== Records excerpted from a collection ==
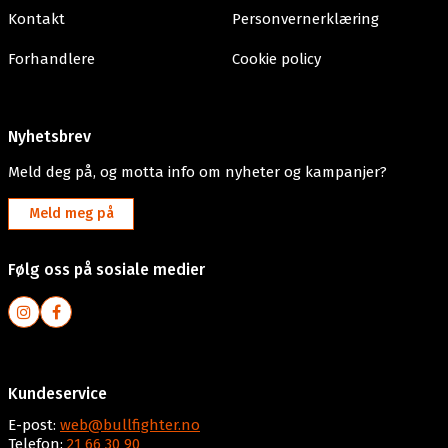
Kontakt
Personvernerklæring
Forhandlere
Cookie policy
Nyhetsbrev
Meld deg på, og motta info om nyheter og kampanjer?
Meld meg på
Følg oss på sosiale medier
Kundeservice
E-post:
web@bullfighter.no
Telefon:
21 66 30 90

--

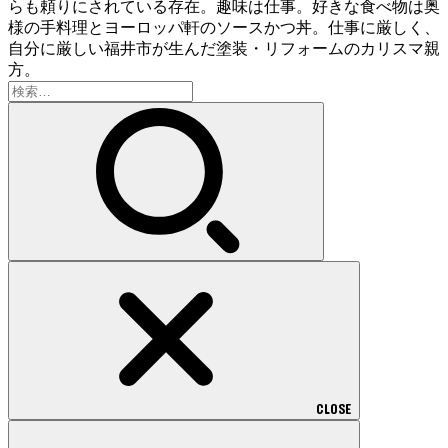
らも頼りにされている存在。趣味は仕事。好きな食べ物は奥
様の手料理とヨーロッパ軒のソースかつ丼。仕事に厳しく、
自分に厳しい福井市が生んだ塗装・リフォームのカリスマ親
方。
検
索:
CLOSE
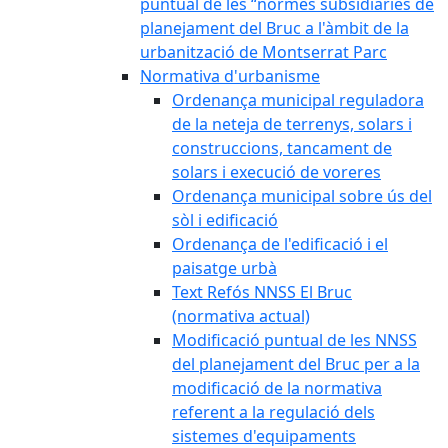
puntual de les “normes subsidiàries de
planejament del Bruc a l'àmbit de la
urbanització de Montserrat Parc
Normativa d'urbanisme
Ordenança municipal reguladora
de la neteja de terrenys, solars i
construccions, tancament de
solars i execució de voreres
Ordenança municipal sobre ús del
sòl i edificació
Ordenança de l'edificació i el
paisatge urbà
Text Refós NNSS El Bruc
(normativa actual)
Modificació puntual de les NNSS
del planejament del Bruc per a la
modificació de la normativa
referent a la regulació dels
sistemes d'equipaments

== WHAT TO PRODUCE ==
Set down again, word for word, the stretch of records from the line with "del planejament del Bruc per a la" to the line with "sistemes d'equipaments", both of those lines included.

== EXERCISE RESULT ==
del planejament del Bruc per a la
modificació de la normativa
referent a la regulació dels
sistemes d'equipaments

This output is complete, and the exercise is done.